• SOURCE DATA
====================

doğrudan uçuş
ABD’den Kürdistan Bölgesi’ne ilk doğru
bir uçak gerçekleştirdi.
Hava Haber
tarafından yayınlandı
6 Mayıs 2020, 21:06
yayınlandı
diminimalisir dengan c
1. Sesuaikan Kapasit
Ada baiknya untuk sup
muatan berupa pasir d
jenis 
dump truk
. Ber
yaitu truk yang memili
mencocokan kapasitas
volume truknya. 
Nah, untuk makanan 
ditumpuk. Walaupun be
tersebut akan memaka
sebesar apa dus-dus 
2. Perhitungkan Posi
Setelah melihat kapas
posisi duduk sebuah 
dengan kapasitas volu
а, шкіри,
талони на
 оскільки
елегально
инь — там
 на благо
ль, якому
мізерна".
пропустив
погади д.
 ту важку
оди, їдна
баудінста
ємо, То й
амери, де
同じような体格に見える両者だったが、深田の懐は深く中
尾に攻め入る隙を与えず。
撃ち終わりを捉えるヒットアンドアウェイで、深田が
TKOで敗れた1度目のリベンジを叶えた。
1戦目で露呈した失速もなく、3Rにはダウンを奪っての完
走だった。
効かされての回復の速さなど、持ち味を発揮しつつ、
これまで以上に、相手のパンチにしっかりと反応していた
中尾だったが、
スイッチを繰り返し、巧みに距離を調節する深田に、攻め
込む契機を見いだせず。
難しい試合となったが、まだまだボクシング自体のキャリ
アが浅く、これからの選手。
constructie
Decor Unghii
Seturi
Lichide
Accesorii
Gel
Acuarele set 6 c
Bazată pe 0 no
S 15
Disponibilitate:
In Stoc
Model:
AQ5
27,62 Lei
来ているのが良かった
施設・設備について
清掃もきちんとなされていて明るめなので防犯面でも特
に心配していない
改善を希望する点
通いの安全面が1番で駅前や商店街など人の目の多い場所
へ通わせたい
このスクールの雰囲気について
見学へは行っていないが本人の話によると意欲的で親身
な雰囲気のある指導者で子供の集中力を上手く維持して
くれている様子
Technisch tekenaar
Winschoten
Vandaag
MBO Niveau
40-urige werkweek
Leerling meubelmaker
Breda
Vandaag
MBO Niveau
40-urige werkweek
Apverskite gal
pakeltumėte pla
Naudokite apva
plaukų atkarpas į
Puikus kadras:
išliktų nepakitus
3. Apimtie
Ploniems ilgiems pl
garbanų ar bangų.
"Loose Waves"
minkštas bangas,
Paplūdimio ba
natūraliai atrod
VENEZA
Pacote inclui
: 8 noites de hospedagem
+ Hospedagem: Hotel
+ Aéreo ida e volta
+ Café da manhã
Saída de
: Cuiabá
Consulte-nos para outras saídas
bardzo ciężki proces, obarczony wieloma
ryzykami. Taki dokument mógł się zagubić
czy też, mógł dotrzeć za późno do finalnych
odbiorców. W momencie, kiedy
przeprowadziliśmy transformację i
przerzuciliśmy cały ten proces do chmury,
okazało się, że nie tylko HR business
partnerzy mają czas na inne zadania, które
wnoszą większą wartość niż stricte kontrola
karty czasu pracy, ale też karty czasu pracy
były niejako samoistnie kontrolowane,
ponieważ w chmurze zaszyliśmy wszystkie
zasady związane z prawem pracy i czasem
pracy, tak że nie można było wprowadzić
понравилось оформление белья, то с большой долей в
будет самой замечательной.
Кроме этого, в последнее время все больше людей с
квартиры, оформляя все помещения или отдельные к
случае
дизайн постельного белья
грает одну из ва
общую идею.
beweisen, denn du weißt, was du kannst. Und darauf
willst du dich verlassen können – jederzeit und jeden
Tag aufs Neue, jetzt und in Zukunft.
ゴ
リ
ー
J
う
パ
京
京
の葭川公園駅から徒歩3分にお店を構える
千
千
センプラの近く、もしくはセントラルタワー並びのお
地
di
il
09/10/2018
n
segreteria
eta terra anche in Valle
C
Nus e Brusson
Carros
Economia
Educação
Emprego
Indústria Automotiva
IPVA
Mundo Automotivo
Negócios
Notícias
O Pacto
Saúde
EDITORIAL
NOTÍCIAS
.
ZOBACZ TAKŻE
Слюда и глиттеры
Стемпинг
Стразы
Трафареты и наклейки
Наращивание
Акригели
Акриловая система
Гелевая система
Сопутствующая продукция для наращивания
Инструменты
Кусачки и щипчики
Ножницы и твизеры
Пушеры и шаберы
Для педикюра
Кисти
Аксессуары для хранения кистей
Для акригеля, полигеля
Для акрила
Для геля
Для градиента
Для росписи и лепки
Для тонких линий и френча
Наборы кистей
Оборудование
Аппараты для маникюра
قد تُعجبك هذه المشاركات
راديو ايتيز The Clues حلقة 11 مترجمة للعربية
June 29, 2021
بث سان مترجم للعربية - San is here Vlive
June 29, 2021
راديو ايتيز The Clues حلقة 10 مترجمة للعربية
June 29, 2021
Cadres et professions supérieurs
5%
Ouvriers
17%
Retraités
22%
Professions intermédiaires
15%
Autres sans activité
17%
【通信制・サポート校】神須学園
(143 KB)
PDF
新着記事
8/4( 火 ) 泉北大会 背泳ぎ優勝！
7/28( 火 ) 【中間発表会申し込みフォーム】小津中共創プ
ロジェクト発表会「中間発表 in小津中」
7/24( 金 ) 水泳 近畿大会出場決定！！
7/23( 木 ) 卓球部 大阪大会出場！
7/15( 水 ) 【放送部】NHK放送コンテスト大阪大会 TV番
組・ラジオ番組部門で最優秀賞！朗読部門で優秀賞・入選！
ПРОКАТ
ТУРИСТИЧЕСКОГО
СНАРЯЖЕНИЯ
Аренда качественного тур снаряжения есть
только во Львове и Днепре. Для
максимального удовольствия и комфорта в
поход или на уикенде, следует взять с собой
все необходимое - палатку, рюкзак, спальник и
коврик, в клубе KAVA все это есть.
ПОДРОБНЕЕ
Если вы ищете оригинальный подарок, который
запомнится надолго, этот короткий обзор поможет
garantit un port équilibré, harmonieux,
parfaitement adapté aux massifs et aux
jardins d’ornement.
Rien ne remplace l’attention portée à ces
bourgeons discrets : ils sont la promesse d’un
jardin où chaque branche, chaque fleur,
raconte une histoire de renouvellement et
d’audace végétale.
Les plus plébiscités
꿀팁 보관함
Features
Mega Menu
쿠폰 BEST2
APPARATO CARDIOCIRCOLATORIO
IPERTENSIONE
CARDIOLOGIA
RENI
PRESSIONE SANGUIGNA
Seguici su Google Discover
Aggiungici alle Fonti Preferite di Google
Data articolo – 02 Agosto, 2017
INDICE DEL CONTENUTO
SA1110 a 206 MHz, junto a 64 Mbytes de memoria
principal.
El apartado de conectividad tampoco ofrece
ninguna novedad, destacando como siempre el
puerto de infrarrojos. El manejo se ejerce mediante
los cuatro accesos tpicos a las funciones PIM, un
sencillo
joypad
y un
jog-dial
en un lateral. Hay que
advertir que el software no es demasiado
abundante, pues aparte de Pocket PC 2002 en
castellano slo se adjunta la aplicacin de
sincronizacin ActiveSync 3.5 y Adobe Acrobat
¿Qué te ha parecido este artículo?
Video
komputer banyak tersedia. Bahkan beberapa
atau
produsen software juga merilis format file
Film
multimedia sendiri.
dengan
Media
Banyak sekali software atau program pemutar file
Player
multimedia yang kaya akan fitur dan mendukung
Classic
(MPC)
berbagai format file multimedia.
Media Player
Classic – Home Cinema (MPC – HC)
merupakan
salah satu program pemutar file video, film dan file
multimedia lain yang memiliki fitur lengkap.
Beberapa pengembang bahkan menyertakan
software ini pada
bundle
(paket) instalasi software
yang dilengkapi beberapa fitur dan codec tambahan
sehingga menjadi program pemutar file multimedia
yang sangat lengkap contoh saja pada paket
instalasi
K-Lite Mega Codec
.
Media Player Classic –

====================

Write the entries out a second time. Match them exactly.

• RESULT
doğrudan uçuş
ABD’den Kürdistan Bölgesi’ne ilk doğru
bir uçak gerçekleştirdi.
Hava Haber
tarafından yayınlandı
6 Mayıs 2020, 21:06
yayınlandı
diminimalisir dengan c
1. Sesuaikan Kapasit
Ada baiknya untuk sup
muatan berupa pasir d
jenis 
dump truk
. Ber
yaitu truk yang memili
mencocokan kapasitas
volume truknya. 
Nah, untuk makanan 
ditumpuk. Walaupun be
tersebut akan memaka
sebesar apa dus-dus 
2. Perhitungkan Posi
Setelah melihat kapas
posisi duduk sebuah 
dengan kapasitas volu
а, шкіри,
талони на
 оскільки
елегально
инь — там
 на благо
ль, якому
мізерна".
пропустив
погади д.
 ту важку
оди, їдна
баудінста
ємо, То й
амери, де
同じような体格に見える両者だったが、深田の懐は深く中
尾に攻め入る隙を与えず。
撃ち終わりを捉えるヒットアンドアウェイで、深田が
TKOで敗れた1度目のリベンジを叶えた。
1戦目で露呈した失速もなく、3Rにはダウンを奪っての完
走だった。
効かされての回復の速さなど、持ち味を発揮しつつ、
これまで以上に、相手のパンチにしっかりと反応していた
中尾だったが、
スイッチを繰り返し、巧みに距離を調節する深田に、攻め
込む契機を見いだせず。
難しい試合となったが、まだまだボクシング自体のキャリ
アが浅く、これからの選手。
constructie
Decor Unghii
Seturi
Lichide
Accesorii
Gel
Acuarele set 6 c
Bazată pe 0 no
S 15
Disponibilitate:
In Stoc
Model:
AQ5
27,62 Lei
来ているのが良かった
施設・設備について
清掃もきちんとなされていて明るめなので防犯面でも特
に心配していない
改善を希望する点
通いの安全面が1番で駅前や商店街など人の目の多い場所
へ通わせたい
このスクールの雰囲気について
見学へは行っていないが本人の話によると意欲的で親身
な雰囲気のある指導者で子供の集中力を上手く維持して
くれている様子
Technisch tekenaar
Winschoten
Vandaag
MBO Niveau
40-urige werkweek
Leerling meubelmaker
Breda
Vandaag
MBO Niveau
40-urige werkweek
Apverskite gal
pakeltumėte pla
Naudokite apva
plaukų atkarpas į
Puikus kadras:
išliktų nepakitus
3. Apimtie
Ploniems ilgiems pl
garbanų ar bangų.
"Loose Waves"
minkštas bangas,
Paplūdimio ba
natūraliai atrod
VENEZA
Pacote inclui
: 8 noites de hospedagem
+ Hospedagem: Hotel
+ Aéreo ida e volta
+ Café da manhã
Saída de
: Cuiabá
Consulte-nos para outras saídas
bardzo ciężki proces, obarczony wieloma
ryzykami. Taki dokument mógł się zagubić
czy też, mógł dotrzeć za późno do finalnych
odbiorców. W momencie, kiedy
przeprowadziliśmy transformację i
przerzuciliśmy cały ten proces do chmury,
okazało się, że nie tylko HR business
partnerzy mają czas na inne zadania, które
wnoszą większą wartość niż stricte kontrola
karty czasu pracy, ale też karty czasu pracy
były niejako samoistnie kontrolowane,
ponieważ w chmurze zaszyliśmy wszystkie
zasady związane z prawem pracy i czasem
pracy, tak że nie można było wprowadzić
понравилось оформление белья, то с большой долей в
будет самой замечательной.
Кроме этого, в последнее время все больше людей с
квартиры, оформляя все помещения или отдельные к
случае
дизайн постельного белья
грает одну из ва
общую идею.
beweisen, denn du weißt, was du kannst. Und darauf
willst du dich verlassen können – jederzeit und jeden
Tag aufs Neue, jetzt und in Zukunft.
ゴ
リ
ー
J
う
パ
京
京
の葭川公園駅から徒歩3分にお店を構える
千
千
センプラの近く、もしくはセントラルタワー並びのお
地
di
il
09/10/2018
n
segreteria
eta terra anche in Valle
C
Nus e Brusson
Carros
Economia
Educação
Emprego
Indústria Automotiva
IPVA
Mundo Automotivo
Negócios
Notícias
O Pacto
Saúde
EDITORIAL
NOTÍCIAS
.
ZOBACZ TAKŻE
Слюда и глиттеры
Стемпинг
Стразы
Трафареты и наклейки
Наращивание
Акригели
Акриловая система
Гелевая система
Сопутствующая продукция для наращивания
Инструменты
Кусачки и щипчики
Ножницы и твизеры
Пушеры и шаберы
Для педикюра
Кисти
Аксессуары для хранения кистей
Для акригеля, полигеля
Для акрила
Для геля
Для градиента
Для росписи и лепки
Для тонких линий и френча
Наборы кистей
Оборудование
Аппараты для маникюра
قد تُعجبك هذه المشاركات
راديو ايتيز The Clues حلقة 11 مترجمة للعربية
June 29, 2021
بث سان مترجم للعربية - San is here Vlive
June 29, 2021
راديو ايتيز The Clues حلقة 10 مترجمة للعربية
June 29, 2021
Cadres et professions supérieurs
5%
Ouvriers
17%
Retraités
22%
Professions intermédiaires
15%
Autres sans activité
17%
【通信制・サポート校】神須学園
(143 KB)
PDF
新着記事
8/4( 火 ) 泉北大会 背泳ぎ優勝！
7/28( 火 ) 【中間発表会申し込みフォーム】小津中共創プ
ロジェクト発表会「中間発表 in小津中」
7/24( 金 ) 水泳 近畿大会出場決定！！
7/23( 木 ) 卓球部 大阪大会出場！
7/15( 水 ) 【放送部】NHK放送コンテスト大阪大会 TV番
組・ラジオ番組部門で最優秀賞！朗読部門で優秀賞・入選！
ПРОКАТ
ТУРИСТИЧЕСКОГО
СНАРЯЖЕНИЯ
Аренда качественного тур снаряжения есть
только во Львове и Днепре. Для
максимального удовольствия и комфорта в
поход или на уикенде, следует взять с собой
все необходимое - палатку, рюкзак, спальник и
коврик, в клубе KAVA все это есть.
ПОДРОБНЕЕ
Если вы ищете оригинальный подарок, который
запомнится надолго, этот короткий обзор поможет
garantit un port équilibré, harmonieux,
parfaitement adapté aux massifs et aux
jardins d’ornement.
Rien ne remplace l’attention portée à ces
bourgeons discrets : ils sont la promesse d’un
jardin où chaque branche, chaque fleur,
raconte une histoire de renouvellement et
d’audace végétale.
Les plus plébiscités
꿀팁 보관함
Features
Mega Menu
쿠폰 BEST2
APPARATO CARDIOCIRCOLATORIO
IPERTENSIONE
CARDIOLOGIA
RENI
PRESSIONE SANGUIGNA
Seguici su Google Discover
Aggiungici alle Fonti Preferite di Google
Data articolo – 02 Agosto, 2017
INDICE DEL CONTENUTO
SA1110 a 206 MHz, junto a 64 Mbytes de memoria
principal.
El apartado de conectividad tampoco ofrece
ninguna novedad, destacando como siempre el
puerto de infrarrojos. El manejo se ejerce mediante
los cuatro accesos tpicos a las funciones PIM, un
sencillo
joypad
y un
jog-dial
en un lateral. Hay que
advertir que el software no es demasiado
abundante, pues aparte de Pocket PC 2002 en
castellano slo se adjunta la aplicacin de
sincronizacin ActiveSync 3.5 y Adobe Acrobat
¿Qué te ha parecido este artículo?
Video
komputer banyak tersedia. Bahkan beberapa
atau
produsen software juga merilis format file
Film
multimedia sendiri.
dengan
Media
Banyak sekali software atau program pemutar file
Player
multimedia yang kaya akan fitur dan mendukung
Classic
(MPC)
berbagai format file multimedia.
Media Player
Classic – Home Cinema (MPC – HC)
merupakan
salah satu program pemutar file video, film dan file
multimedia lain yang memiliki fitur lengkap.
Beberapa pengembang bahkan menyertakan
software ini pada
bundle
(paket) instalasi software
yang dilengkapi beberapa fitur dan codec tambahan
sehingga menjadi program pemutar file multimedia
yang sangat lengkap contoh saja pada paket
instalasi
K-Lite Mega Codec
.
Media Player Classic –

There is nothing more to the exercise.